*WORK ITEM*: Each line that includes "территории" must be copied from the records.

*ENTRIES SHOWN*:
▶

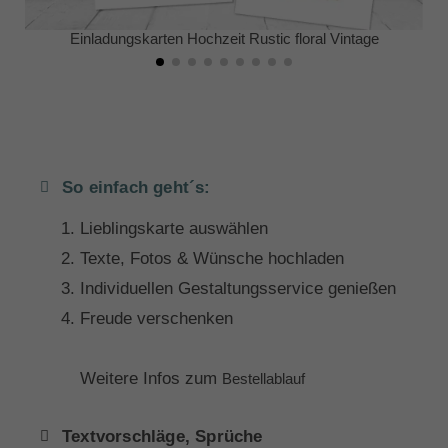
Einladungskarten Hochzeit Rustic floral Vintage
So einfach geht´s:
Lieblingskarte auswählen
Texte, Fotos & Wünsche hochladen
Individuellen Gestaltungsservice genießen
Freude verschenken
Weitere Infos zum
Bestellablauf
Textvorschläge, Sprüche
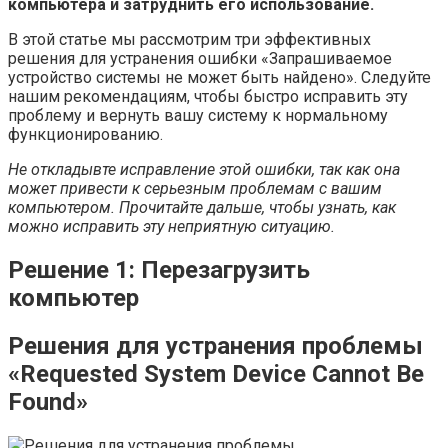
компьютера и затруднить его использование.
В этой статье мы рассмотрим три эффективных
решения для устранения ошибки «Запрашиваемое
устройство системы не может быть найдено». Следуйте
нашим рекомендациям, чтобы быстро исправить эту
проблему и вернуть вашу систему к нормальному
функционированию.
Не откладывте исправление этой ошибки, так как она
может привести к серьезным проблемам с вашим
компьютером. Прочитайте дальше, чтобы узнать, как
можно исправить эту неприятную ситуацию.
Решение 1: Перезагрузить
компьютер
Решения для устранения проблемы
«Requested System Device Cannot Be
Found»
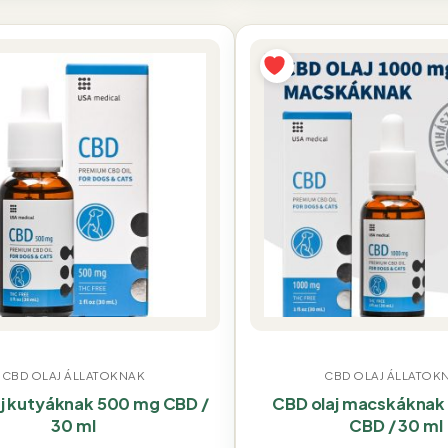
CBD OLAJ ÁLLATOKNAK
CBD OLAJ ÁLLATOK
j kutyáknak 500 mg CBD /
CBD olaj macskáknak
30 ml
CBD / 30 ml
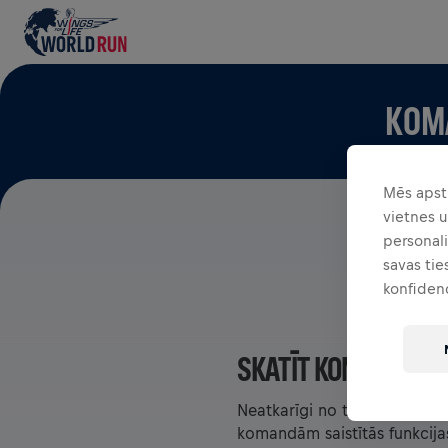
KOM
Mēs apst
vietnes 
personali
savas tie
konfiden
SKATĪT KOMANDAS 
Neatkarīgi no tā, vai esi kom
komandām saistītās funkcijas 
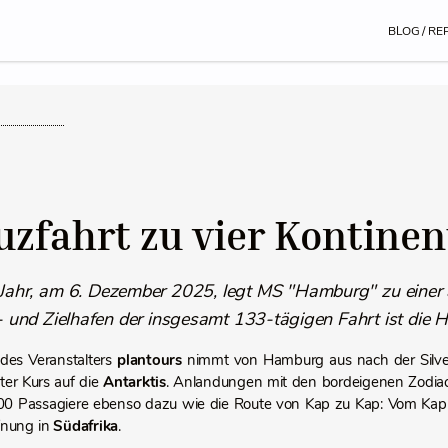
BLOG / RE
uzfahrt zu vier Kontine
 Jahr, am 6. Dezember 2025, legt MS "Hamburg" zu einer
t- und Zielhafen der insgesamt 133-tägigen Fahrt ist di
 des Veranstalters
plantours
nimmt von Hamburg aus nach der Silves
ter Kurs auf die
Antarktis
. Anlandungen mit den bordeigenen Zodiac
00 Passagiere ebenso dazu wie die Route von Kap zu Kap: Vom Kap
fnung in
Südafrika
.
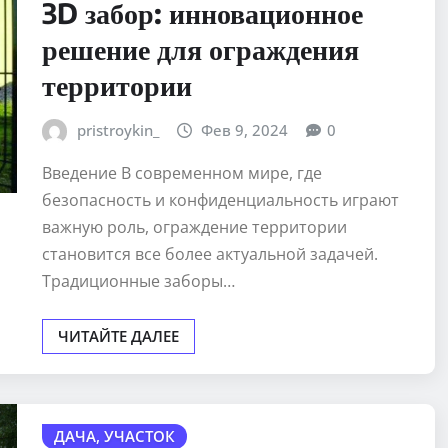
3D забор: инновационное
решение для ограждения
территории
pristroykin_
Фев 9, 2024
0
Введение В современном мире, где
безопасность и конфиденциальность играют
важную роль, ограждение территории
становится все более актуальной задачей.
Традиционные заборы…
ЧИТАЙТЕ ДАЛЕЕ
ДАЧА, УЧАСТОК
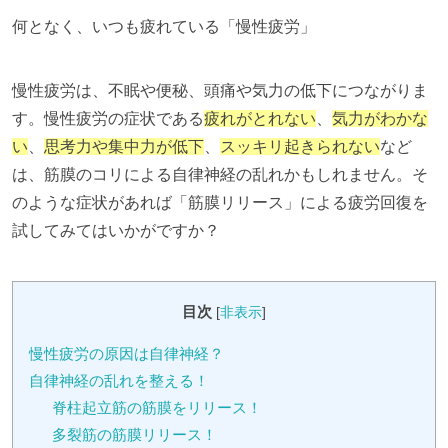
何となく、いつも疲れている「慢性疲労」
慢性疲労は、不眠や便秘、頭痛や気力の低下につながりま
す。慢性疲労の症状である
疲れがとれない
、
気力がわかな
い
、
思考力や集中力が低下
、
スッキリ起きられない
など
は、筋膜のコリによる自律神経の乱れかもしれません。そ
のような症状があれば「筋膜リリース」による疲労回復を
試してみてはいかがですか？
目次
[
非表示
]
慢性疲労の原因は自律神経？
自律神経の乱れを整える！
脊柱起立筋の筋膜をリリース！
多裂筋の筋膜リリース！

◀

*RESULT OF THE EXERCISE*:
территории
важную роль, ограждение территории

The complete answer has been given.